[Records excerpted from a collection]
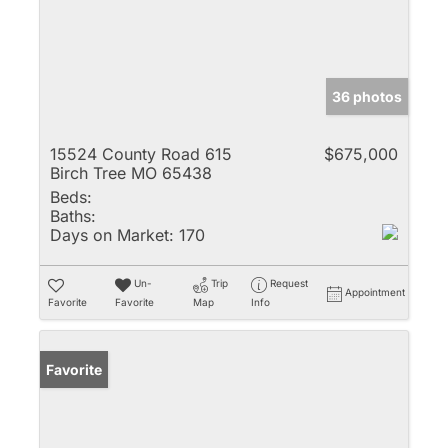
36 photos
15524 County Road 615
$675,000
Birch Tree MO 65438
Beds:
Baths:
Days on Market:
170
Un-
Trip
Request
Appointment
Favorite
Favorite
Map
Info
Favorite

Exercise brief:
Every line above should be transcribed word for word; leave the pictures out.

Worked solution:
36 photos
15524 County Road 615
$675,000
Birch Tree MO 65438
Beds:
Baths:
Days on Market:
170
Un-
Trip
Request
Appointment
Favorite
Favorite
Map
Info
Favorite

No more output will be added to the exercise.